As stated above, the HSE TAS processes applications on the basis of the treatment that the patient is being referred outside the state to receive, which is not available in Ireland. The presence of a rare illness, such as Ehlers Danlos Syndrome, is not of itself criteria for availing of treatment abroad: most rare diseases are treated without the need for recourse to services in other jurisdictions.

Patients, in conjunction with their Irish based public referring hospital consultant, have the ability to apply to the HSE TAS seeking access to public healthcare outside the state through model form E112. Applications to TAS are processed and a determination given in accordance with the statutory framework prior to a patient travelling to avail of treatment. Approved applicants/patients' hospital treatment costs are covered through the issue of form E112 (IE) for the specific identified episode of care. Once a patient is discharged from a specific episode of care abroad, their care immediately reverts to their Irish based consultant.
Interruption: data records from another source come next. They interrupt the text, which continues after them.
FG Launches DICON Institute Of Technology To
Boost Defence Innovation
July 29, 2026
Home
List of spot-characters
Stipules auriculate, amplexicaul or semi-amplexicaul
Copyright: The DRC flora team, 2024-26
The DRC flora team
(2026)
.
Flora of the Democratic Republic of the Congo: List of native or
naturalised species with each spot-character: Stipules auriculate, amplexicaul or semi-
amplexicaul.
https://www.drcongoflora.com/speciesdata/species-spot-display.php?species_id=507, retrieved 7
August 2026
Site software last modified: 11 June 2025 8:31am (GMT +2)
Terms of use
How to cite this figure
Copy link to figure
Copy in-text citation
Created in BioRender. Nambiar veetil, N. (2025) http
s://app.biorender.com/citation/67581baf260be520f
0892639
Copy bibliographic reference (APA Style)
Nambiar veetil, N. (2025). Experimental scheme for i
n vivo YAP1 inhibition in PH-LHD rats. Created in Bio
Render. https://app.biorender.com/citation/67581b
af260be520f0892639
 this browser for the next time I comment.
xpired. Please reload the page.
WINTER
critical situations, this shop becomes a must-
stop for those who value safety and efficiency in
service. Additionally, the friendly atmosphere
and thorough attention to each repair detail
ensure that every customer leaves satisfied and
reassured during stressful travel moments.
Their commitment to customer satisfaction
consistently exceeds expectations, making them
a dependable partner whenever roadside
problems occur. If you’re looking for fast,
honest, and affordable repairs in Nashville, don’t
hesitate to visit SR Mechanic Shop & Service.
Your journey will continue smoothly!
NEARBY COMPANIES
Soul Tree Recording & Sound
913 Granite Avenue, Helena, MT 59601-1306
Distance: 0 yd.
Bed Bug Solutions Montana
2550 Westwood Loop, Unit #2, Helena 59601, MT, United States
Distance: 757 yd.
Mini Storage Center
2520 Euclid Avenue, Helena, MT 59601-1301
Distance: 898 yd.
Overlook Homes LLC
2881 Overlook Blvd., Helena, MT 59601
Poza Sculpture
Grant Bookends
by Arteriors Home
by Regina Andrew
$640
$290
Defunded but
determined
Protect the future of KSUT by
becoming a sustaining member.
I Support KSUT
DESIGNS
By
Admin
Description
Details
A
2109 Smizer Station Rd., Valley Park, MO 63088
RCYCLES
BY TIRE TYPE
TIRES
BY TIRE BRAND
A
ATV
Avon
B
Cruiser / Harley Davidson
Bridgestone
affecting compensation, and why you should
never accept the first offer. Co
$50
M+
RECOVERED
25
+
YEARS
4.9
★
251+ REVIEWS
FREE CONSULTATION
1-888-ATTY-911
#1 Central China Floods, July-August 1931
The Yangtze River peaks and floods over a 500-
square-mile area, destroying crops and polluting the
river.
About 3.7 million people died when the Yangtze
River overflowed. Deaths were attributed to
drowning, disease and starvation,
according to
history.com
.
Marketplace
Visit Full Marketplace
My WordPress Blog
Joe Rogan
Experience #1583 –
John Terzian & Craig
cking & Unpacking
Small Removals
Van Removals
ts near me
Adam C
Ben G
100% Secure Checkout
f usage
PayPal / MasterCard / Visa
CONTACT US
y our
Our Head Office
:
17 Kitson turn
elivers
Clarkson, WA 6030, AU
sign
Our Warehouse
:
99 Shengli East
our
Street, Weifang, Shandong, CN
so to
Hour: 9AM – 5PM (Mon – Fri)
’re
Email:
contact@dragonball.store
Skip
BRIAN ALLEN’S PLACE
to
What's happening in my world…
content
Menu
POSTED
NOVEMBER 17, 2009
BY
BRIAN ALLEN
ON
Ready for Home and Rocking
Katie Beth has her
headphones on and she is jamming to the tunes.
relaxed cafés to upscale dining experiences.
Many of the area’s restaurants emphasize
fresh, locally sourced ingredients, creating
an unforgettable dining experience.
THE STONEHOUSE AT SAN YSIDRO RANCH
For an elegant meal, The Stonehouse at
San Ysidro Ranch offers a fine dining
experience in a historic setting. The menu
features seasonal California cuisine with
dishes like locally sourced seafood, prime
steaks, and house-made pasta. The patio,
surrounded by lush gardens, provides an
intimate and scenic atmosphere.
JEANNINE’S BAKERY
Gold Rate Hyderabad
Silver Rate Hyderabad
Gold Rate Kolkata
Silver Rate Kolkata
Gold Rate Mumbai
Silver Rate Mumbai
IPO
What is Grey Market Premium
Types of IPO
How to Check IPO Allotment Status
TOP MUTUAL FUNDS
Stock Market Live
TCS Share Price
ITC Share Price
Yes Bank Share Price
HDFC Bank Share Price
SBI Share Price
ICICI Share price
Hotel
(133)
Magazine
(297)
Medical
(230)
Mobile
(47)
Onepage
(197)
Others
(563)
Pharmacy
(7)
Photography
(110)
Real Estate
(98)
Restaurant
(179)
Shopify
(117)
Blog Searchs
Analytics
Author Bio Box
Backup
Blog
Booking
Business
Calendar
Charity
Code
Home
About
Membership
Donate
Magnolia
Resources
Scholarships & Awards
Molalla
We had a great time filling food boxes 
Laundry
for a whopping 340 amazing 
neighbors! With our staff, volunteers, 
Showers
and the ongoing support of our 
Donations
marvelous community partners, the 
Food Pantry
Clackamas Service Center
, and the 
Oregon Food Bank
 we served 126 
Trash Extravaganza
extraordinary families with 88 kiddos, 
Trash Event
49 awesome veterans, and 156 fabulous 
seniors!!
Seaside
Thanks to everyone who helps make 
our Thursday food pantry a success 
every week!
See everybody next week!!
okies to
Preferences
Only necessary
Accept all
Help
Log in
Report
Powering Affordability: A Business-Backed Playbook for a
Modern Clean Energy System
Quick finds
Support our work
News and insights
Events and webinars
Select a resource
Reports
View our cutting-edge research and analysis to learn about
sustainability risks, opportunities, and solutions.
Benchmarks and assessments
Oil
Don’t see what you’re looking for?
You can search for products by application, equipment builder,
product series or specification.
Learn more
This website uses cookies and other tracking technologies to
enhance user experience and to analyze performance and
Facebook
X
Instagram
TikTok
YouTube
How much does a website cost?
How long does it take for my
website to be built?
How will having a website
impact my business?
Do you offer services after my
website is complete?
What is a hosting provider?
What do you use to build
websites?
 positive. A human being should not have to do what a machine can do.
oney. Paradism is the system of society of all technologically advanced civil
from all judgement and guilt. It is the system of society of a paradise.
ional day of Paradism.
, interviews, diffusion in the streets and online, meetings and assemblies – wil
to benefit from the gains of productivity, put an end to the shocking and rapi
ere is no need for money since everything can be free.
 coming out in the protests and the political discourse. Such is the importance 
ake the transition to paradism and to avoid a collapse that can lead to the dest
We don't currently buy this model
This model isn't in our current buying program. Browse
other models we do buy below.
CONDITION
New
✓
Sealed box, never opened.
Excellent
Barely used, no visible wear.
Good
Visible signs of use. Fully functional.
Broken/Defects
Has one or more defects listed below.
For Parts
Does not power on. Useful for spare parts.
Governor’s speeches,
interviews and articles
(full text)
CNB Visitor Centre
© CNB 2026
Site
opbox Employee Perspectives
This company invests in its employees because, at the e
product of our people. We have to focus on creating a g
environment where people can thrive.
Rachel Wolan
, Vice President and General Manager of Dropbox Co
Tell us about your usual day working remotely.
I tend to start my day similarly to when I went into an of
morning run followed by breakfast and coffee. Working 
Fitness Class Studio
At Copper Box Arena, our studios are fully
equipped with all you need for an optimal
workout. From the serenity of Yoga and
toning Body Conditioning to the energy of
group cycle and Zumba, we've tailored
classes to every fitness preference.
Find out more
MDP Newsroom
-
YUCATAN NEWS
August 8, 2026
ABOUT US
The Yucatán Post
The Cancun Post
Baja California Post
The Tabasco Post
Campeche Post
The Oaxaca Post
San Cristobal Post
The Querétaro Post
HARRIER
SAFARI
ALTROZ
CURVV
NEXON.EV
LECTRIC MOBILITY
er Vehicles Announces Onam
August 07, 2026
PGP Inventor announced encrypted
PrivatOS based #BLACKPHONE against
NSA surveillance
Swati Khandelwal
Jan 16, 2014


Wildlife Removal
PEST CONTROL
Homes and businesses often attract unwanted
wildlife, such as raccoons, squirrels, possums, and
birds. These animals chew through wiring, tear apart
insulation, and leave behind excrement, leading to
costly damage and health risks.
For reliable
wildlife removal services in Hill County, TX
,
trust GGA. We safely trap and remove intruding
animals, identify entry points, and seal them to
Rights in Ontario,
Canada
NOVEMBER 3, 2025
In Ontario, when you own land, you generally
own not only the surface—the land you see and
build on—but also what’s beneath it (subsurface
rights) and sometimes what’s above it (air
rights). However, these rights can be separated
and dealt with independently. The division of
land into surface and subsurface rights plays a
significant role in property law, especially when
Each application to the HSE TAS is reviewed individually on its own merits and there are no restrictions, regarding age or otherwise, on a person making an application to the HSE TAS for review and decision. Previous approvals or declines are not used as an influencing factor on subsequent applications. Each application is for an individual episode of care unless otherwise specified by the consultant on the application form. Each application to TAS is processed and given a formal written decision. If that decision is one of decline, the reason for that decision is clearly outlined and the option of an appeal is afforded. Furthermore, as above the decision on an application does not restrict future applications for an individual patient or indeed other patients seeking treatment abroad that is not available in Ireland.

It is not possible to give a "blanket" statement on application s to TAS for patients with a particular condition, not least in relation to EDS where its presentation differs from patient to patient. As outlined above, applications are made in respect of a specified treatment not available in Ireland.